> [Work item]:
Show every line in the records below that contains the word "Mixer".

> [The records]:
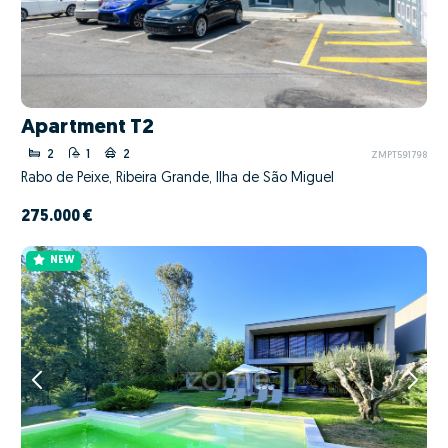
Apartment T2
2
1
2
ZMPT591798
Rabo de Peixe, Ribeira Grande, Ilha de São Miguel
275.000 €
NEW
---
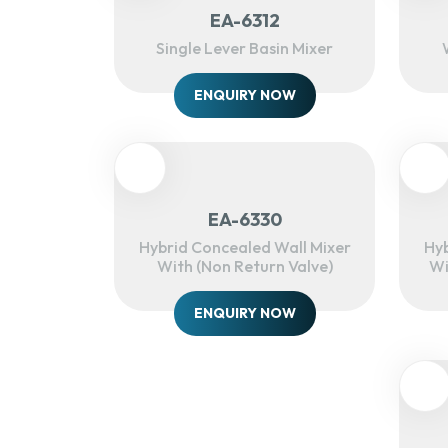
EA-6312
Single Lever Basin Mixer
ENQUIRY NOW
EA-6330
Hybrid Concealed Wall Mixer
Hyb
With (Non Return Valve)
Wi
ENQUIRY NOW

> [Answer space]:
Single Lever Basin Mixer
Hybrid Concealed Wall Mixer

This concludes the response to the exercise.